§ **Problem to solve**
The required result is an exact copy of the lines beginning at the line that contains "Look at this image. ## Task" and ending at the last line of the material below.
▼▼▼
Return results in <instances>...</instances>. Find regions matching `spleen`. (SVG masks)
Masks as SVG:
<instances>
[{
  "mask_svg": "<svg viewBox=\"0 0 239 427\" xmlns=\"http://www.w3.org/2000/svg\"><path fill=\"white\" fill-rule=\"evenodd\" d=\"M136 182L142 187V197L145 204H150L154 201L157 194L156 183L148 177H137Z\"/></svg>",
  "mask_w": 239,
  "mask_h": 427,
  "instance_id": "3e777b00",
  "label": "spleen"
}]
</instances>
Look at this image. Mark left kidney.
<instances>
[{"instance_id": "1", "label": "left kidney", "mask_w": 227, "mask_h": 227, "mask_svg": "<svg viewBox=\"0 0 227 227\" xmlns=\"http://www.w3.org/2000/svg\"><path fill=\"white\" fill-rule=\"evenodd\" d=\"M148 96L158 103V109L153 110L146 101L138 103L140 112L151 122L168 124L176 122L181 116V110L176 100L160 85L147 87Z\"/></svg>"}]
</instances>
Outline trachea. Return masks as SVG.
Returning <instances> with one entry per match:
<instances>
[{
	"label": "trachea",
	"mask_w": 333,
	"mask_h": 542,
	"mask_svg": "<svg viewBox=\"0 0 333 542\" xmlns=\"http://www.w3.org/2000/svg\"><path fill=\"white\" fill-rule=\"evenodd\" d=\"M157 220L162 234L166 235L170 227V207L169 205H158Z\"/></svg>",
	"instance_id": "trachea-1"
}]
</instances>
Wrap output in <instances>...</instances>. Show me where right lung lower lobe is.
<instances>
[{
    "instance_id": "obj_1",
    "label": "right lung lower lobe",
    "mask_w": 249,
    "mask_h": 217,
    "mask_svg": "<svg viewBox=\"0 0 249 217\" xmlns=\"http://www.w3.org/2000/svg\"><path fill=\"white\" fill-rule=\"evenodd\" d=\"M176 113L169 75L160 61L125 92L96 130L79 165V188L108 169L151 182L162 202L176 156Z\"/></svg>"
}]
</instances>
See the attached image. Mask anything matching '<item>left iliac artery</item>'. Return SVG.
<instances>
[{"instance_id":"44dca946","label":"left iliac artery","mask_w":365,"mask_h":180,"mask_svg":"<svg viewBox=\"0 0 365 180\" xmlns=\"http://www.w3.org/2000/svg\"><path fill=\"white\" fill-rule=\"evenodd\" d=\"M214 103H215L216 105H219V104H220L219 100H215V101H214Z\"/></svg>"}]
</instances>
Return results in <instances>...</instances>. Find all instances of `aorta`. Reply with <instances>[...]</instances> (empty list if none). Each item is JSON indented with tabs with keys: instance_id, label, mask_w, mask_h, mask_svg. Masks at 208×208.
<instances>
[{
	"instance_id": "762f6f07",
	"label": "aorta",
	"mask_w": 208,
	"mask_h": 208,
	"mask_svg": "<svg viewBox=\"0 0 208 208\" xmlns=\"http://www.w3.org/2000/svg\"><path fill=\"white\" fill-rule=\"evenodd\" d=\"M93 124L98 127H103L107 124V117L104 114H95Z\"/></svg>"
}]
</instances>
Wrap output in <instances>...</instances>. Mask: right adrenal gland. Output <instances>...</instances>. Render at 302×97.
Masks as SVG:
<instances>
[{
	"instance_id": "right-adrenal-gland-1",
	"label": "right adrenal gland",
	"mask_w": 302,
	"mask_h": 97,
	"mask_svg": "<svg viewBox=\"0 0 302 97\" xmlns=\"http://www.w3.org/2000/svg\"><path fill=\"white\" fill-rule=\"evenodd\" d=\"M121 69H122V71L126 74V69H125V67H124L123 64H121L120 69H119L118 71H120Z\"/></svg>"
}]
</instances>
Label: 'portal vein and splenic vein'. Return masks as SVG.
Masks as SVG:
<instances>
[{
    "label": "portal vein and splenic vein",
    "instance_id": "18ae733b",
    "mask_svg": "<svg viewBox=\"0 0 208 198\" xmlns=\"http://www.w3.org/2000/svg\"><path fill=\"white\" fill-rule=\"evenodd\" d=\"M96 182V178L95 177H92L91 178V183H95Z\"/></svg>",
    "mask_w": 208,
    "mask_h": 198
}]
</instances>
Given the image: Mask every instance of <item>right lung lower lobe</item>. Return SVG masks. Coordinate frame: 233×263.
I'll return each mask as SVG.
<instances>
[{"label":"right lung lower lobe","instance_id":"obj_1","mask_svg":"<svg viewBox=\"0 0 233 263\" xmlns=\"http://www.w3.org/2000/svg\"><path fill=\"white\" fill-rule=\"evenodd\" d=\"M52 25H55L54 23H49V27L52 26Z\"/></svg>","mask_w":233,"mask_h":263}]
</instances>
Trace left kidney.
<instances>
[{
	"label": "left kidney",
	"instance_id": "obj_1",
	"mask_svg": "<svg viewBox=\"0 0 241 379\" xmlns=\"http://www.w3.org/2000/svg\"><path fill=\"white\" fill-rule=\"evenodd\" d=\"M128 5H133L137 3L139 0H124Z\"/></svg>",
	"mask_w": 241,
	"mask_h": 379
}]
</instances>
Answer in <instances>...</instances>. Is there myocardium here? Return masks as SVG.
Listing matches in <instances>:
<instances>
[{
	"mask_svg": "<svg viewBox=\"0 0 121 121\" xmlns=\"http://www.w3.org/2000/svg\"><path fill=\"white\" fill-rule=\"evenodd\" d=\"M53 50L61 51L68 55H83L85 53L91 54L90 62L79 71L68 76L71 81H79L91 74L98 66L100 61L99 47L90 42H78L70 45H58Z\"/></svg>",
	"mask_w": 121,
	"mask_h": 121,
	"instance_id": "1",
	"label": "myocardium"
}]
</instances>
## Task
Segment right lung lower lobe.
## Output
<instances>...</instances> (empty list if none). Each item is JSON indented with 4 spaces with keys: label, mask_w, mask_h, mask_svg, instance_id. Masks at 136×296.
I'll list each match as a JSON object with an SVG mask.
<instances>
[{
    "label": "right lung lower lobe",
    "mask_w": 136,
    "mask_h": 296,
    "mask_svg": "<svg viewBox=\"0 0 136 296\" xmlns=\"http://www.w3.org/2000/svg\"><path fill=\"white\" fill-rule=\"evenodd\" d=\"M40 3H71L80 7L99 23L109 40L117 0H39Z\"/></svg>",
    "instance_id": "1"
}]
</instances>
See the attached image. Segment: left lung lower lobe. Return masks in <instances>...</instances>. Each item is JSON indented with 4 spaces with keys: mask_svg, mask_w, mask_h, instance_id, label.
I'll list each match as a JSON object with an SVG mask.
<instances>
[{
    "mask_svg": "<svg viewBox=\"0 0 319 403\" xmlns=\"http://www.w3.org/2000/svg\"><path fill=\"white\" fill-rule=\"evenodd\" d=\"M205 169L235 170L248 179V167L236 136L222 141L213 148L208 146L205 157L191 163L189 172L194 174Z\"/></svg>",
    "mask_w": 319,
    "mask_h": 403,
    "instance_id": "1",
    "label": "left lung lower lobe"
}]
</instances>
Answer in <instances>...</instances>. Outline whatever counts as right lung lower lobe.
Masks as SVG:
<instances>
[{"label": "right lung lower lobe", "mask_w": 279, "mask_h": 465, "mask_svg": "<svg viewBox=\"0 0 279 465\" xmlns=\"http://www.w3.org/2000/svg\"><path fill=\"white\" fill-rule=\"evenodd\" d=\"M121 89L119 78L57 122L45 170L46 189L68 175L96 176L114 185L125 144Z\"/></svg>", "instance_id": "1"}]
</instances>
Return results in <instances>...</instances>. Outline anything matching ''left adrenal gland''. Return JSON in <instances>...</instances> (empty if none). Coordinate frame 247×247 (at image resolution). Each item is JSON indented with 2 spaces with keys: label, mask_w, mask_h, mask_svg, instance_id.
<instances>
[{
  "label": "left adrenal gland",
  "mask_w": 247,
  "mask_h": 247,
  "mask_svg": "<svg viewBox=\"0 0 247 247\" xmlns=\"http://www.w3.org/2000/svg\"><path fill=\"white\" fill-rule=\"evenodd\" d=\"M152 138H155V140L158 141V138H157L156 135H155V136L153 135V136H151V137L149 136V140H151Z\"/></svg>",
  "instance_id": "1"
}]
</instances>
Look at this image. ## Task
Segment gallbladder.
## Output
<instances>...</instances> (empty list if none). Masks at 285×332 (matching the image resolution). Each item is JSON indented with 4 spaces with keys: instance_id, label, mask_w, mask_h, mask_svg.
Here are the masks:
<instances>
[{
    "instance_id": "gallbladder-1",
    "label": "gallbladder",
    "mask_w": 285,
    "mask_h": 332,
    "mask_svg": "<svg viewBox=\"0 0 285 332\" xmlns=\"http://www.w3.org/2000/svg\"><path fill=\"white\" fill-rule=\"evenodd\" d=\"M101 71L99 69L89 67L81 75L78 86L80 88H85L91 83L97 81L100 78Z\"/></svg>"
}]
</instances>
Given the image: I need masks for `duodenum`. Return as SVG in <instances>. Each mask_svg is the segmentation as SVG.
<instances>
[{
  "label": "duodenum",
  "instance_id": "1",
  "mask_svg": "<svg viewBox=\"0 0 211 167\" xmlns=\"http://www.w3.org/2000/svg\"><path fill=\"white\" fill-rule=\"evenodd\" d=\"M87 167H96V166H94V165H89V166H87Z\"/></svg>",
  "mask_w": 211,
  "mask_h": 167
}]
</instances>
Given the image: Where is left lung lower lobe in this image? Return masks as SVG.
▲▲▲
§ **Answer for this exercise**
Look at this image. ## Task
Segment gallbladder.
## Output
<instances>...</instances> (empty list if none). Masks at 285×332 (matching the image resolution). Each item is JSON indented with 4 spaces with keys: instance_id, label, mask_w, mask_h, mask_svg.
Here are the masks:
<instances>
[{
    "instance_id": "gallbladder-1",
    "label": "gallbladder",
    "mask_w": 285,
    "mask_h": 332,
    "mask_svg": "<svg viewBox=\"0 0 285 332\" xmlns=\"http://www.w3.org/2000/svg\"><path fill=\"white\" fill-rule=\"evenodd\" d=\"M101 71L99 69L89 67L81 75L78 86L80 88H85L91 83L97 81L100 78Z\"/></svg>"
}]
</instances>
Given the image: I need masks for `duodenum`. Return as SVG in <instances>. Each mask_svg is the segmentation as SVG.
<instances>
[{
  "label": "duodenum",
  "instance_id": "1",
  "mask_svg": "<svg viewBox=\"0 0 211 167\" xmlns=\"http://www.w3.org/2000/svg\"><path fill=\"white\" fill-rule=\"evenodd\" d=\"M87 167H96V166H94V165H89V166H87Z\"/></svg>",
  "mask_w": 211,
  "mask_h": 167
}]
</instances>
Given the image: Where is left lung lower lobe in this image? Return masks as SVG.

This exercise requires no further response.